> [Provided entries]
──────────────────────────────

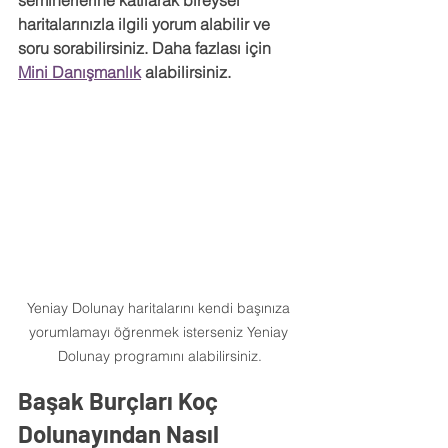
haritalarınızla ilgili yorum alabilir ve 
soru sorabilirsiniz. Daha fazlası için 
Mini Danışmanlık
 alabilirsiniz.
Yeniay Dolunay haritalarını kendi başınıza 
yorumlamayı öğrenmek isterseniz Yeniay 
Dolunay programını alabilirsiniz.
Başak Burçları Koç 
Dolunayından Nasıl 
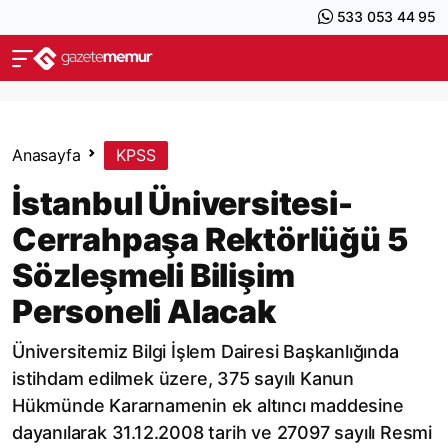
533 053 44 95
Anasayfa
KPSS
İstanbul Üniversitesi-
Cerrahpaşa Rektörlüğü 5
Sözleşmeli Bilişim
Personeli Alacak
Üniversitemiz Bilgi İşlem Dairesi Başkanlığında
istihdam edilmek üzere, 375 sayılı Kanun
Hükmünde Kararnamenin ek altıncı maddesine
dayanılarak 31.12.2008 tarih ve 27097 sayılı Resmi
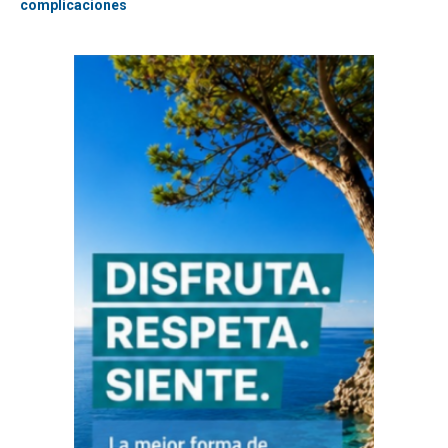
complicaciones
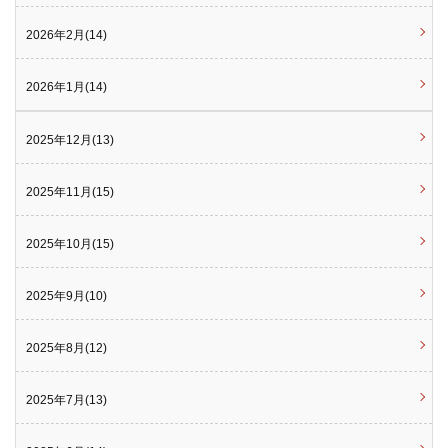
2026年2月(14)
2026年1月(14)
2025年12月(13)
2025年11月(15)
2025年10月(15)
2025年9月(10)
2025年8月(12)
2025年7月(13)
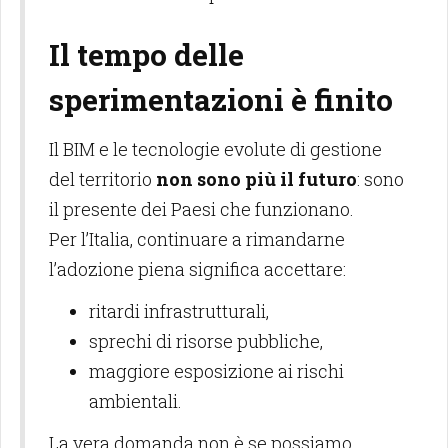
Il tempo delle
sperimentazioni è finito
Il BIM e le tecnologie evolute di gestione
del territorio
non sono più il futuro
: sono
il presente dei Paesi che funzionano.
Per l’Italia, continuare a rimandarne
l’adozione piena significa accettare:
ritardi infrastrutturali,
sprechi di risorse pubbliche,
maggiore esposizione ai rischi
ambientali.
La vera domanda non è se possiamo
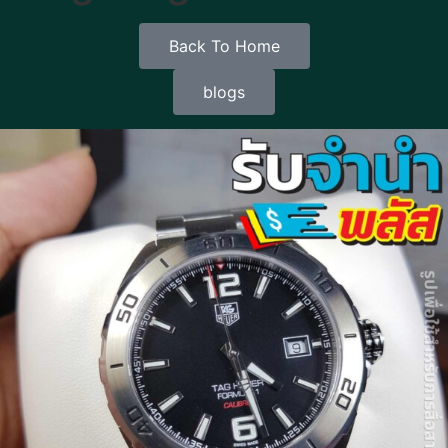
Back To Home
blogs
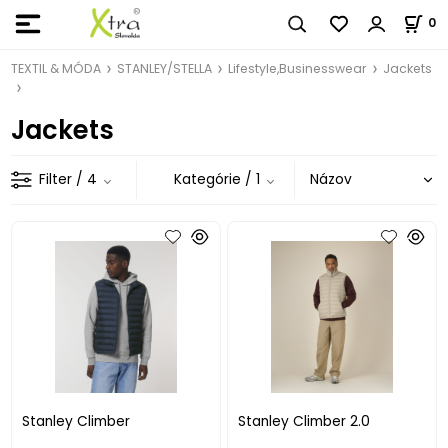
0
TEXTIL & MÓDA
STANLEY/STELLA
Lifestyle,Businesswear
Jackets
Jackets
Filter
/ 4
Kategórie
/ 1
Stanley Climber
Stanley Climber 2.0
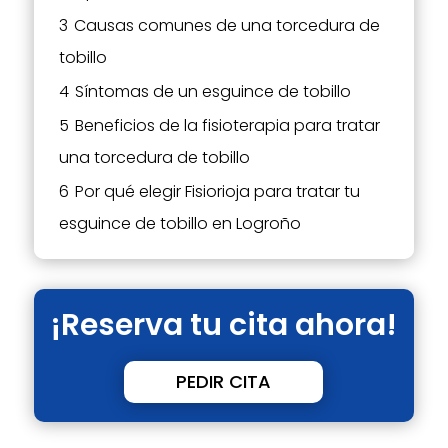
3
Causas comunes de una torcedura de
tobillo
4
Síntomas de un esguince de tobillo
5
Beneficios de la fisioterapia para tratar
una torcedura de tobillo
6
Por qué elegir Fisiorioja para tratar tu
esguince de tobillo en Logroño
¡Reserva tu cita ahora!
PEDIR CITA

──────────────────────────────

> [Work order] If a record holds a picture, drop the picture and reproduce everything else exactly.

> [Answer section]
haritalarınızla ilgili yorum alabilir ve 
soru sorabilirsiniz. Daha fazlası için 
Mini Danışmanlık
 alabilirsiniz.
Yeniay Dolunay haritalarını kendi başınıza 
yorumlamayı öğrenmek isterseniz Yeniay 
Dolunay programını alabilirsiniz.
Başak Burçları Koç 
Dolunayından Nasıl 
533 053 44 95
Anasayfa
KPSS
İstanbul Üniversitesi-
Cerrahpaşa Rektörlüğü 5
Sözleşmeli Bilişim
Personeli Alacak
Üniversitemiz Bilgi İşlem Dairesi Başkanlığında
istihdam edilmek üzere, 375 sayılı Kanun
Hükmünde Kararnamenin ek altıncı maddesine
dayanılarak 31.12.2008 tarih ve 27097 sayılı Resmi
complicaciones
2026年2月(14)
2026年1月(14)
2025年12月(13)
2025年11月(15)
2025年10月(15)
2025年9月(10)
2025年8月(12)
2025年7月(13)
Il tempo delle
sperimentazioni è finito
Il BIM e le tecnologie evolute di gestione
del territorio
non sono più il futuro
: sono
il presente dei Paesi che funzionano.
Per l’Italia, continuare a rimandarne
l’adozione piena significa accettare:
ritardi infrastrutturali,
sprechi di risorse pubbliche,
maggiore esposizione ai rischi
ambientali.
La vera domanda non è se possiamo
Back To Home
blogs
0
TEXTIL & MÓDA
STANLEY/STELLA
Lifestyle,Businesswear
Jackets
Jackets
Filter
/ 4
Kategórie
/ 1
Stanley Climber
Stanley Climber 2.0
3
Causas comunes de una torcedura de
tobillo
4
Síntomas de un esguince de tobillo
5
Beneficios de la fisioterapia para tratar
una torcedura de tobillo
6
Por qué elegir Fisiorioja para tratar tu
esguince de tobillo en Logroño
¡Reserva tu cita ahora!
PEDIR CITA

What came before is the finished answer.